Github - rethought

Github? Again?

After a first post on Github, why bother with a second one?

I recently gave a presentation about all the things I learnt from two years of PhD - and that I try to somehow propagate here too. And if many things I work on could not be applied to other projects - and I would say most of what I work on cannot be directly applied to other projects from the different labs I have a step in - there is one thing that was of interest to everyone: code testing.

Learning though suffering

La Fontaine wrote short stories to illustrate moral standards, so here’s mine. In June, we submitted a paper - the most significant portion of my PhD - and it was rejected this summer as being a “minor/incremental” improvement to an overcrowded field. So I spent subsequent weeks trying to improve everything. It can be seen with roughly 50 commits throughout the month of September and a large part of the package being re-written.

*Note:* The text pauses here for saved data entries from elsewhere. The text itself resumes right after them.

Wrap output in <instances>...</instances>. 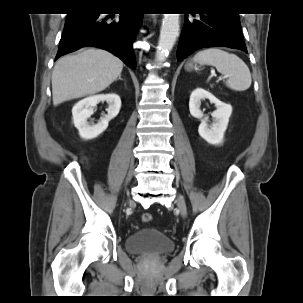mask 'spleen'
<instances>
[{
    "instance_id": "3e777b00",
    "label": "spleen",
    "mask_w": 303,
    "mask_h": 303,
    "mask_svg": "<svg viewBox=\"0 0 303 303\" xmlns=\"http://www.w3.org/2000/svg\"><path fill=\"white\" fill-rule=\"evenodd\" d=\"M194 61L216 67L219 73L228 77L226 85L232 90L244 91L251 85L248 66L235 54L219 48H209L196 53Z\"/></svg>"
}]
</instances>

This whole package was already on CRAN repository so it was already documented, and being the writer I was familiar with what I wrote… But changing bits and pieces of code can trigger chain reactions, that are not always easy to spot unless you test the behaviour of your code.

Steps in: Unit testing

Remember when we created a Travis yml in Github part 1?

Here’s the code again:

language: R
sudo: false
cache: packages
r:
  - oldrel
  - release
  - devel
warnings_are_errors: false

r_github_packages:
  - jimhester/covr

after_success:
  - Rscript -e 'covr::codecov()'

The strange thing here is the “after_success” part, I never said what covr::codecov was doing! Well, the manual for once is pretty self explanatory: “Run covr on a package and upload the result to codecov.io”

Introducing testthat

Ok, so Travis is making sure that my code compiles without errors - in R it makes sure that you can make a package out of your code. So basically, it checks if someone else could use your code. However, it does not check that what you wrote has the correct behaviour!

For example, assume I create a function SUM that has the following code:

SUM <- function(x , y){
   x + y
}

Then, months later, I inadvertently change it to:

SUM <- function(x , y){
   x + y
   x
}

My function now only returns the value of x instead of x+y, and in a package with dozens if function, you may not see it right away - and why would you suspect this function after all?

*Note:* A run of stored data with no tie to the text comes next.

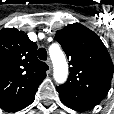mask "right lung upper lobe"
Here are the masks:
<instances>
[{
	"instance_id": "right-lung-upper-lobe-1",
	"label": "right lung upper lobe",
	"mask_w": 114,
	"mask_h": 114,
	"mask_svg": "<svg viewBox=\"0 0 114 114\" xmlns=\"http://www.w3.org/2000/svg\"><path fill=\"white\" fill-rule=\"evenodd\" d=\"M37 45L16 28L0 31V107L36 93L48 66L36 56Z\"/></svg>"
}]
</instances>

What you would like is that when you check your package you get warning saying your function does not behave in the proper way.

In R this can be easily handle with the testthat package.

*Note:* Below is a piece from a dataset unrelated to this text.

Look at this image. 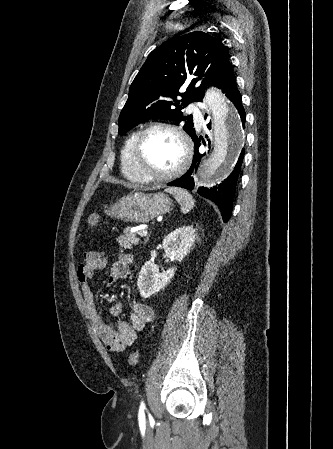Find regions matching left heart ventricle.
Listing matches in <instances>:
<instances>
[{"instance_id":"1","label":"left heart ventricle","mask_w":333,"mask_h":449,"mask_svg":"<svg viewBox=\"0 0 333 449\" xmlns=\"http://www.w3.org/2000/svg\"><path fill=\"white\" fill-rule=\"evenodd\" d=\"M182 157L180 141L167 131L154 130L143 142L141 165L148 173L156 175L168 173L179 165Z\"/></svg>"}]
</instances>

In my package folder, I just have to create a “tests” folder, containing testthat.R and a testthat folder, and I can write all my tests as R code in the testthat folder. So basically the new package structure is: - codecov.yml - DESCRIPTION - man/ - NAMESPACE - R/ - tests - testthat.R - tests/ - .travis.yml Here is the code I would write in test-SUM.R

context("SUM function") # That is the general topic of test-SUM.R

test_that("SUM sums x and y",{
    expect_equal(SUM(1,1),2)
	}
	)

So when Travis/devtools::check will have finished checking your code, it will use the functions you export to execute the tests. If the test fails, you receive an error notification with the text: `testthat results ================================================================ OK: 0 SKIPPED: 0 FAILED: 1

  1. Failure: SUM sums x and y (@test-SUM.R#3) `

So now, you know that your code has an issue, and you can directly spot that it comes from the SUM function.

Codecov.io allows you to (nicely) visualize which part of your gihub repository is covered by unit testing, and what is not - i.e. what percentage can blow up without you noticing at your next commit. The main screen gives you an overview, but clicking on the name of a file in the “Files” folder should look like this:

Changes desk

Lines in green are covered, white lines are comments or documentation and not taken into account, and red lines are not covered. We can see in the upper right part that in the EM.R file, 106 lines are not covered (or 74.82% are covered, if you are optimistic).

What’s a good test?

Tests can be errors you have found and corrected - remember this pesky bug you spent days correcting? You don’t want to have it again, do you? Or simply good examples you had: is your clustering correctly working on simple examples? Do you correctly throw an error for your regression if a single data point is given? It’s also a very good way to reflect on your package.

Additional bonus

If, like many people I know, you have a gigantic package with a lot of functions that you just use for your analyses, some of it may become outdated. With unit testing you can see what part of your code is used by the tests and what is not, so you can clean a posteriori.

Conclusion

  • You can test for cases where you know there was an issue, and make sure it never appears again. This is good for pipelines that have known false positives or negatives that you know you can avoid;
  • People can have a look at the code, see that it’s robustly tested and will want to use it;
  • You gain a lot of time when you have to edit your code, and you’re much more confident in what you just posted!

BONUS

Here is my full codecov.yml:

comment: false
Written on November 2, 2016